Lorsque Lionel Sabatté réalise en sculpture une meute de loups, la chair de l’animal est constituée de rebus, de poussière, prélévé dans le métro. Pauvreté des matériaux laissés par des milliers de personnes qui passent et qui tous perdent un peu d’eux mêmes.Dans son travail, la récupération – d’un motif marginalisé,d’un résidu organique (la peau, les ongles), d’un matériau ignoré (la poussière) est le signe du temps qui passe, mais encore une façon de questionner la pratique artistique.

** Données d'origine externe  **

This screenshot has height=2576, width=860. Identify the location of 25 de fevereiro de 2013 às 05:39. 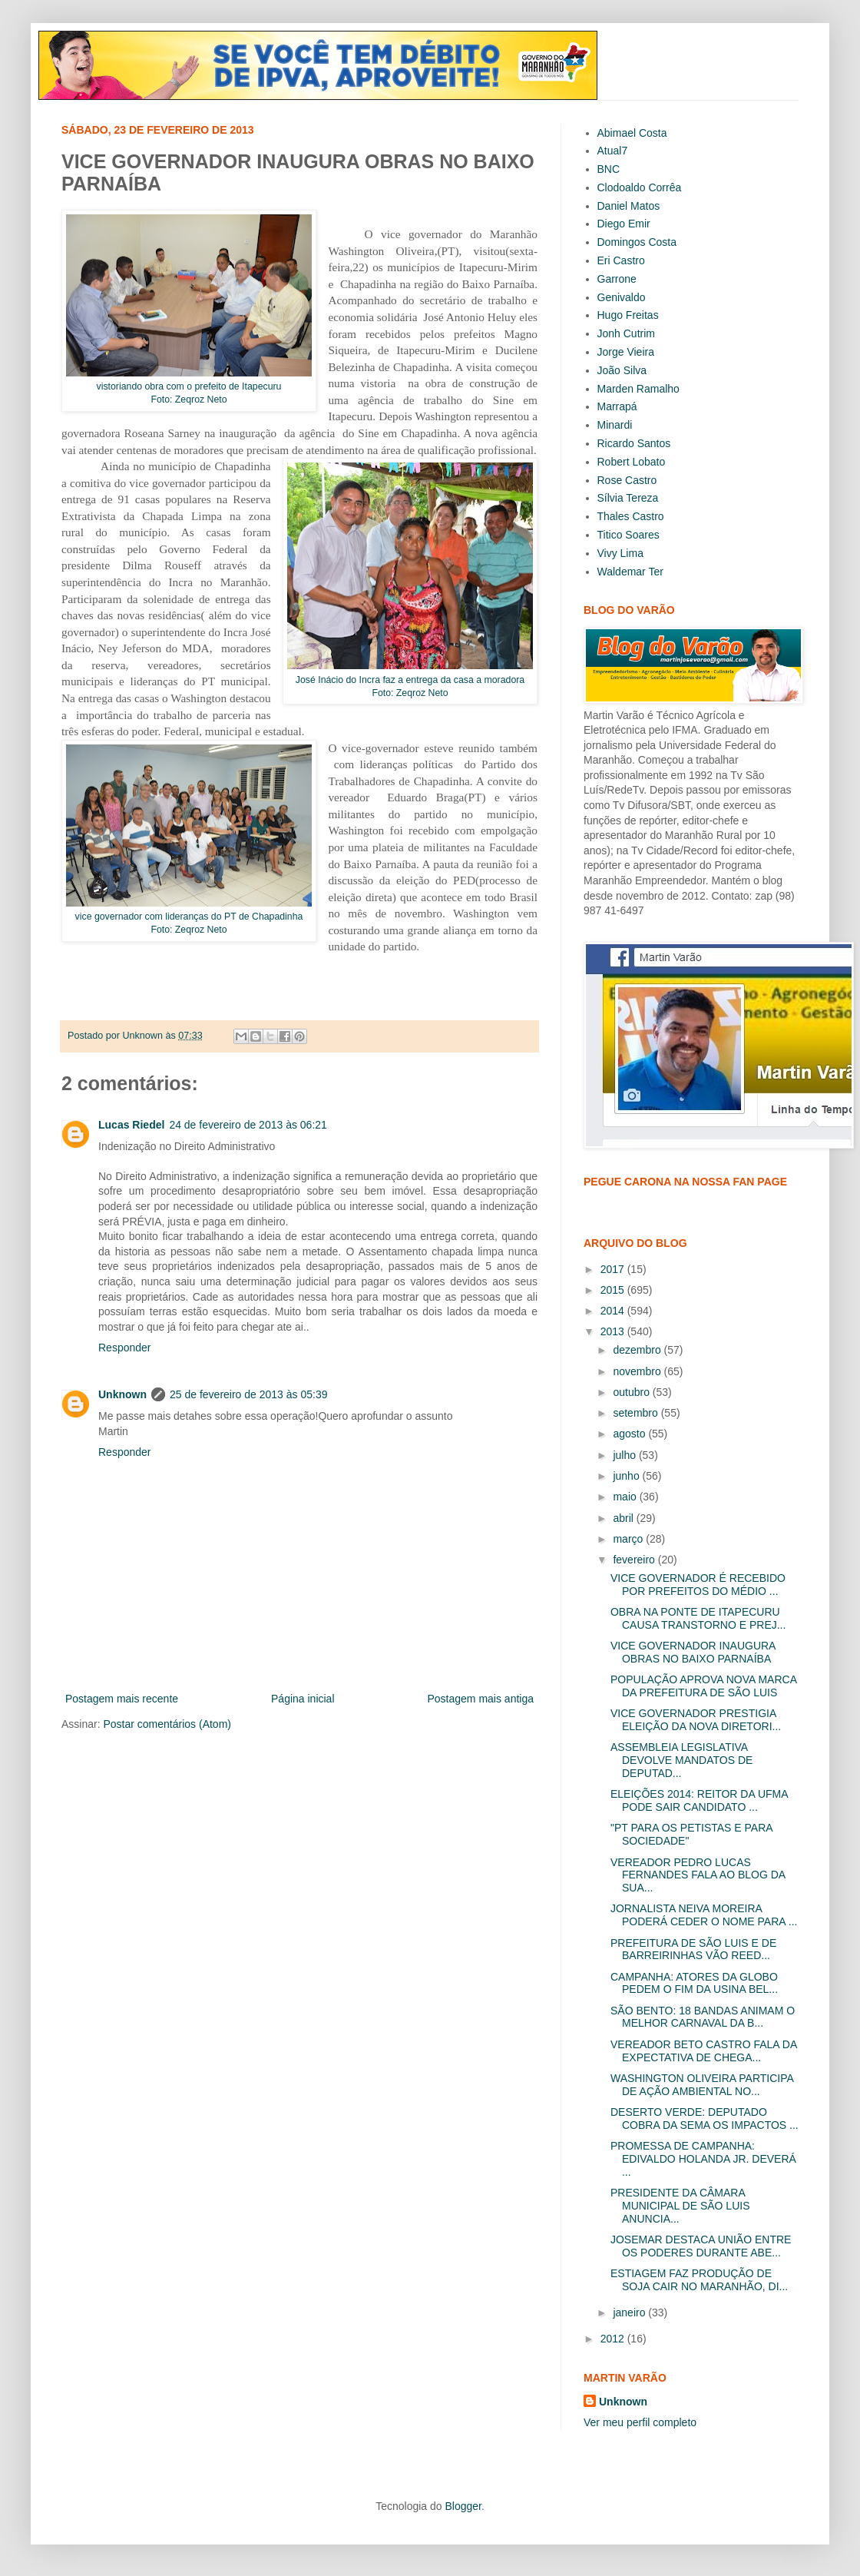 (249, 1394).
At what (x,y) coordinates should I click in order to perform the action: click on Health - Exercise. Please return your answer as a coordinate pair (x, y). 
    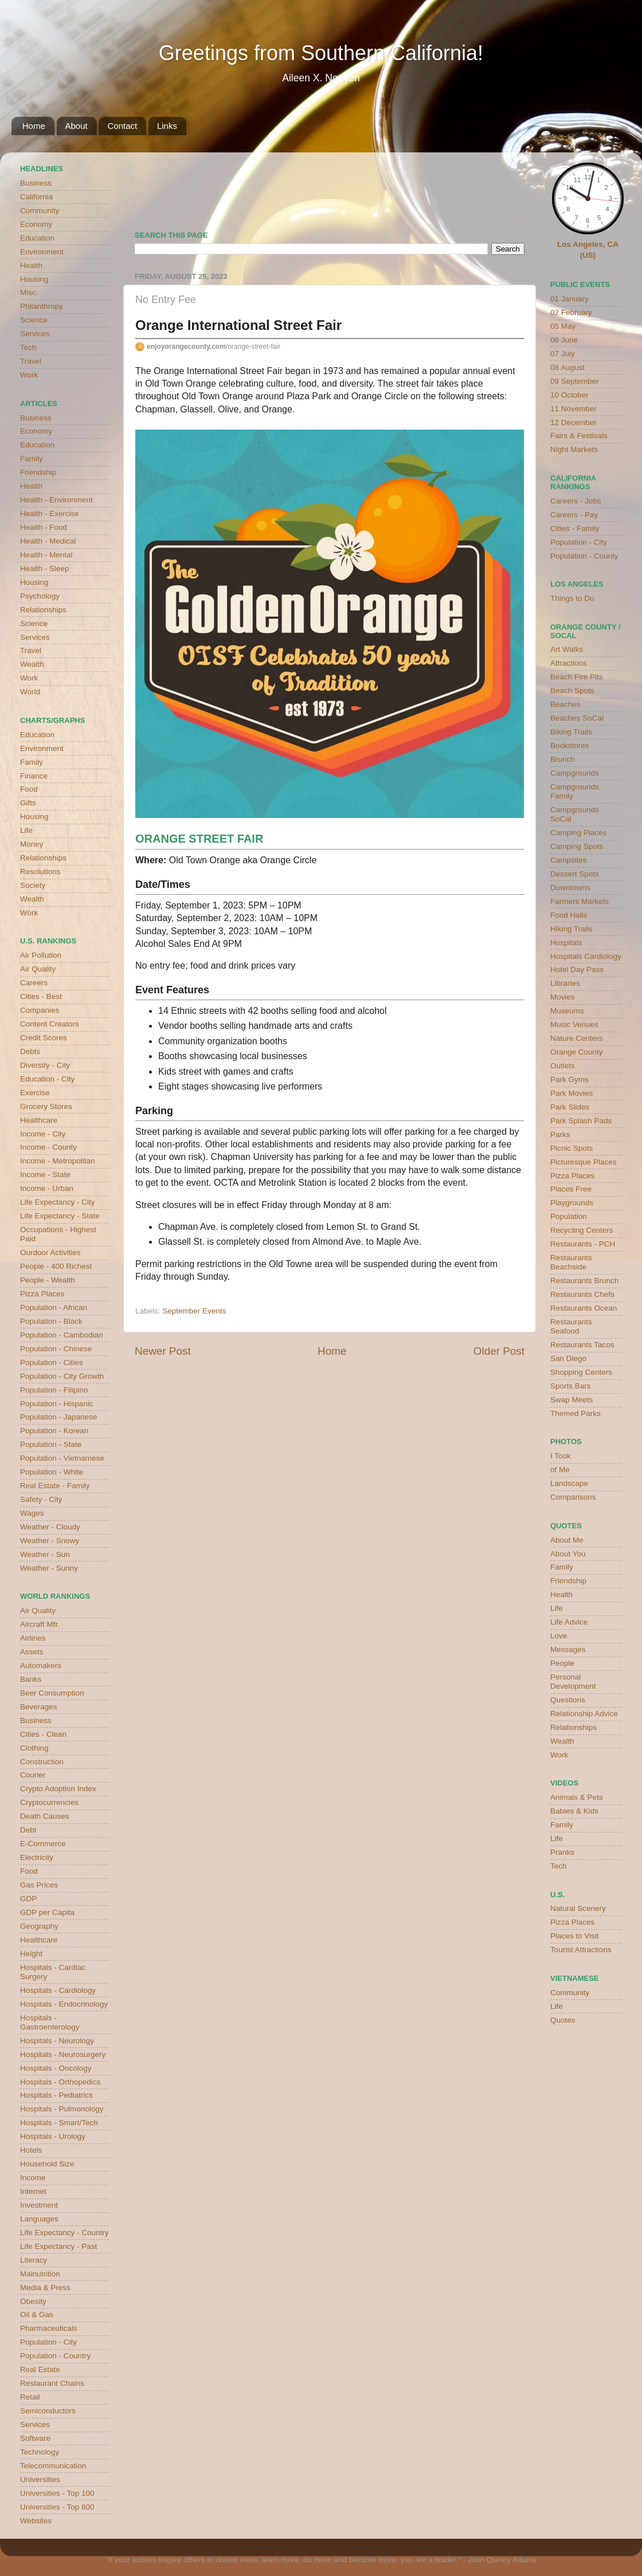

Lionel Sabatté s’interesse à une remontée fantasmée vers les origines. Il interroge le vivant et sa perpétuelle régénération jouant avec les matériaux récupérés ou avec leurs aléas (décomposition, fumée, ect) pour leur redonner corps. Pour le Cabinet, une licorne et un bonzaï  constitué de peaux mortes ont été sélectionnés. De même que son oeuvre de restauration de papillons abimés rachetés car jugés impropre à la vente. Les insectes fragiles se voient alors parés d’un petit corps (en rognure d’ongle…) en leur centre qui les élèvent au rang de créatures féériques. Ou l’art de sublimer par un jeu étonnant qui oscille entre attraction et répulsion…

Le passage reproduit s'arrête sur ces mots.